▶ [Instructions for the task]:
Only lines containing "Colorado" are wanted from the data below. Copy those lines.

(Stored data entries)
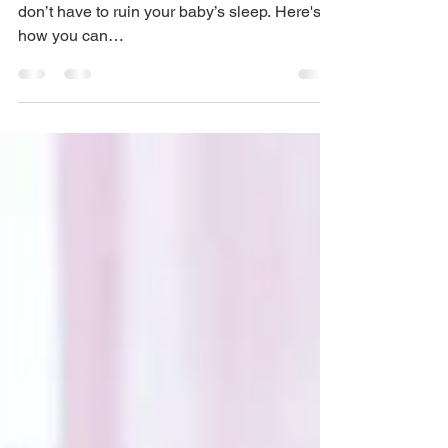
Late sunsets, new beds, and long car rides
don’t have to ruin your baby’s sleep. Here's
how you can…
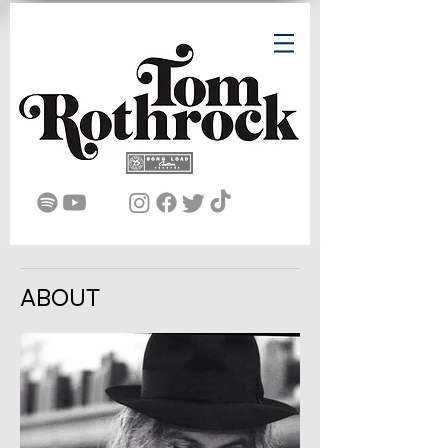
ABOUT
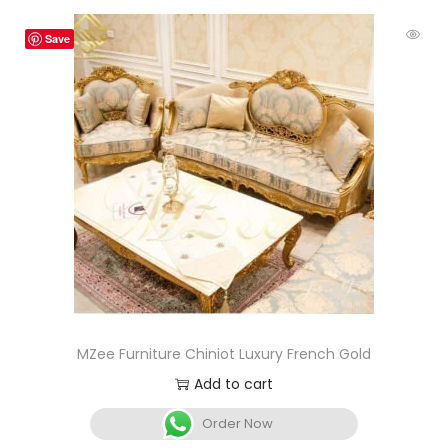
Save
MZee Furniture Chiniot Luxury French Gold
Add to cart
Order Now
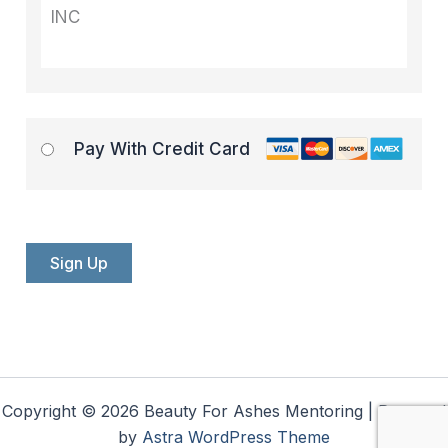
INC
Pay With Credit Card
No val
Copyright © 2026 Beauty For Ashes Mentoring | Powered
by
Astra WordPress Theme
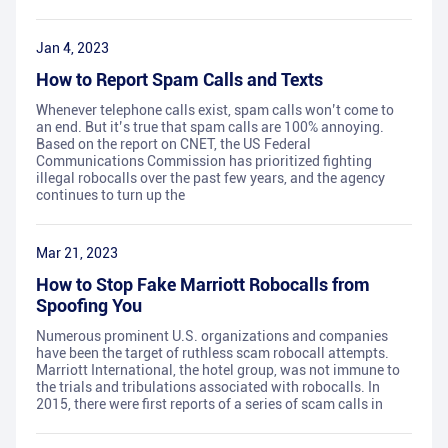
Jan 4, 2023
How to Report Spam Calls and Texts
Whenever telephone calls exist, spam calls won’t come to
an end. But it’s true that spam calls are 100% annoying.
Based on the report on CNET, the US Federal
Communications Commission has prioritized fighting
illegal robocalls over the past few years, and the agency
continues to turn up the
Mar 21, 2023
How to Stop Fake Marriott Robocalls from
Spoofing You
Numerous prominent U.S. organizations and companies
have been the target of ruthless scam robocall attempts.
Marriott International, the hotel group, was not immune to
the trials and tribulations associated with robocalls. In
2015, there were first reports of a series of scam calls in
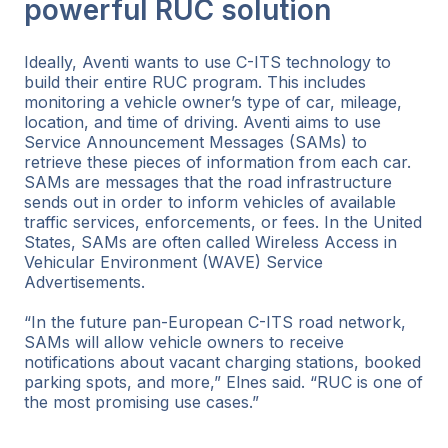
powerful RUC solution
Ideally, Aventi wants to use C-ITS technology to
build their entire RUC program. This includes
monitoring a vehicle owner’s type of car, mileage,
location, and time of driving. Aventi aims to use
Service Announcement Messages (SAMs) to
retrieve these pieces of information from each car.
SAMs are messages that the road infrastructure
sends out in order to inform vehicles of available
traffic services, enforcements, or fees. In the United
States, SAMs are often called Wireless Access in
Vehicular Environment (WAVE) Service
Advertisements.
“In the future pan-European C-ITS road network,
SAMs will allow vehicle owners to receive
notifications about vacant charging stations, booked
parking spots, and more,” Elnes said. “RUC is one of
the most promising use cases.”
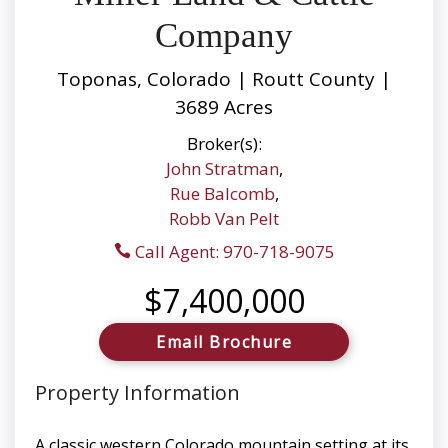
Company
Toponas, Colorado | Routt County |
3689 Acres
Broker(s):
John Stratman
,
Rue Balcomb
,
Robb Van Pelt
Call Agent: 970-718-9075
$7,400,000
Email Brochure
Property Information
A classic western Colorado mountain setting at its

▶ [Answer for this exercise]:
Toponas, Colorado | Routt County |
A classic western Colorado mountain setting at its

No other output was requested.